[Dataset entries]
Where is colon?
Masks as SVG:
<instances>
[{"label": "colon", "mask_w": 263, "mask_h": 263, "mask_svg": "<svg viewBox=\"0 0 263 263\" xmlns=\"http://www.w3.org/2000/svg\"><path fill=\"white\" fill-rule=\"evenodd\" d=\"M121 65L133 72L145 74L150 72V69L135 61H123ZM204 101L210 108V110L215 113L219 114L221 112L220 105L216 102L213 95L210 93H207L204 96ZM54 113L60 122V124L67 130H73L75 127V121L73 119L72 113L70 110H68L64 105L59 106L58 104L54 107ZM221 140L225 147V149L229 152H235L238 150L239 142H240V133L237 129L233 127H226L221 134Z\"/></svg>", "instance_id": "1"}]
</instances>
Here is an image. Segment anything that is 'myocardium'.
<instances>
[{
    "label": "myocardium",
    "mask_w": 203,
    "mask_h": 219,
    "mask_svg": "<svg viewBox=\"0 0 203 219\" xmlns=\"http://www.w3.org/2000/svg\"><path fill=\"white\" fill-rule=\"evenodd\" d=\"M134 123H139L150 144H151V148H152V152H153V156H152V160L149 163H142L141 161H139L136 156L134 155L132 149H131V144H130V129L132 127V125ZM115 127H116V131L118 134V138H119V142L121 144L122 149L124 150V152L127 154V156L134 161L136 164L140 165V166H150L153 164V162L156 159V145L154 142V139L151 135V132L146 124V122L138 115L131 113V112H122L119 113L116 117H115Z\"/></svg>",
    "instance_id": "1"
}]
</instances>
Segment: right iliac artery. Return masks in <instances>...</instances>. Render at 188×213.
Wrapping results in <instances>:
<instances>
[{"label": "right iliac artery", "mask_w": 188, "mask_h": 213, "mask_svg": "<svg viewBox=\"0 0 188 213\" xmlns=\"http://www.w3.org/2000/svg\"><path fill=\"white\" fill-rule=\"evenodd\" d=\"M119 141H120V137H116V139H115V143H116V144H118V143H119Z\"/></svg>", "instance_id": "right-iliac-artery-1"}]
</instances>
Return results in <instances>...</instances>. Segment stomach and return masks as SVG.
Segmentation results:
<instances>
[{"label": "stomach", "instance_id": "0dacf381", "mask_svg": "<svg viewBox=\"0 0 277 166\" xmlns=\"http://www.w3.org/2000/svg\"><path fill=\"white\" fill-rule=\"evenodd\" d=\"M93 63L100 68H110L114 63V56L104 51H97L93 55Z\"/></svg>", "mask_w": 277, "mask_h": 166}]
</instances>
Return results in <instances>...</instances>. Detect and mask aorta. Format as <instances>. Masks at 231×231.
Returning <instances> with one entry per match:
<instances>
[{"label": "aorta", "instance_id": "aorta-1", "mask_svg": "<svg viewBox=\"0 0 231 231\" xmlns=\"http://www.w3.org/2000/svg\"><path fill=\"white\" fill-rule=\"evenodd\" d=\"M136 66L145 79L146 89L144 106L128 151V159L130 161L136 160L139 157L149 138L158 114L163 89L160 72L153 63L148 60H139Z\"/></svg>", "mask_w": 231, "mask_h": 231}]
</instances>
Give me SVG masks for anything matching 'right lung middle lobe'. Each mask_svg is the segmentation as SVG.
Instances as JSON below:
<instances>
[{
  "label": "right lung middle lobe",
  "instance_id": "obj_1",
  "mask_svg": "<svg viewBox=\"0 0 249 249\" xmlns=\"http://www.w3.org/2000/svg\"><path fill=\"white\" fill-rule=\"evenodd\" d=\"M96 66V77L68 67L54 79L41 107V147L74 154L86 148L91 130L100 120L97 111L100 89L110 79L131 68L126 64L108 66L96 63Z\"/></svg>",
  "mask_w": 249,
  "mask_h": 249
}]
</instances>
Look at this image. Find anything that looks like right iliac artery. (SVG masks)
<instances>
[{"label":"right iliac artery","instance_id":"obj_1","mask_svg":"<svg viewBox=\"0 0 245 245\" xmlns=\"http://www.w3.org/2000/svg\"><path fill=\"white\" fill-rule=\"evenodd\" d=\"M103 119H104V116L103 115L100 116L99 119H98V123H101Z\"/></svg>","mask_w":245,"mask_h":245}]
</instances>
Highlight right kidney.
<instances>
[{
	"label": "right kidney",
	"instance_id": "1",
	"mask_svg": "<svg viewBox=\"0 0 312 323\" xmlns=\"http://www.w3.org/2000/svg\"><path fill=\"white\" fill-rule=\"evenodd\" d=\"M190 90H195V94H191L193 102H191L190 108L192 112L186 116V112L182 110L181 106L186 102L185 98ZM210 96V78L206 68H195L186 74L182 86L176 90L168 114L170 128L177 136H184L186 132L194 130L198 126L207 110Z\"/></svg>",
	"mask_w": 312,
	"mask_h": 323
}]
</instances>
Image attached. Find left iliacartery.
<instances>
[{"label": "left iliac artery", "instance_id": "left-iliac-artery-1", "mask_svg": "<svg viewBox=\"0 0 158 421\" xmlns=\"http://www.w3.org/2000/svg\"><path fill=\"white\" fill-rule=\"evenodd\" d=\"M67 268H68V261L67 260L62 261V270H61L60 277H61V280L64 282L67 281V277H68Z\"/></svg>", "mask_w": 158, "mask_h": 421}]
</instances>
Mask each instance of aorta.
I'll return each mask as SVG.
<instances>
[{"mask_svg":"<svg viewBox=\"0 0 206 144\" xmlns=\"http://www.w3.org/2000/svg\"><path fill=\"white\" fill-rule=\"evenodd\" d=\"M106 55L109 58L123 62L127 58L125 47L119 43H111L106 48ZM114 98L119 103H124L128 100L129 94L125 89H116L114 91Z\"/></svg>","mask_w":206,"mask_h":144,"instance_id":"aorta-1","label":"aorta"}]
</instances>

▸ Your goal
Your answer must consist solely of the lines from the one containing "Mask each instance of aorta." through the last line of the entries, reproduced exactly.

▸ Completed exercise
Mask each instance of aorta.
I'll return each mask as SVG.
<instances>
[{"mask_svg":"<svg viewBox=\"0 0 206 144\" xmlns=\"http://www.w3.org/2000/svg\"><path fill=\"white\" fill-rule=\"evenodd\" d=\"M106 55L109 58L123 62L127 58L125 47L119 43H111L106 48ZM114 98L119 103H124L128 100L129 94L125 89H116L114 91Z\"/></svg>","mask_w":206,"mask_h":144,"instance_id":"aorta-1","label":"aorta"}]
</instances>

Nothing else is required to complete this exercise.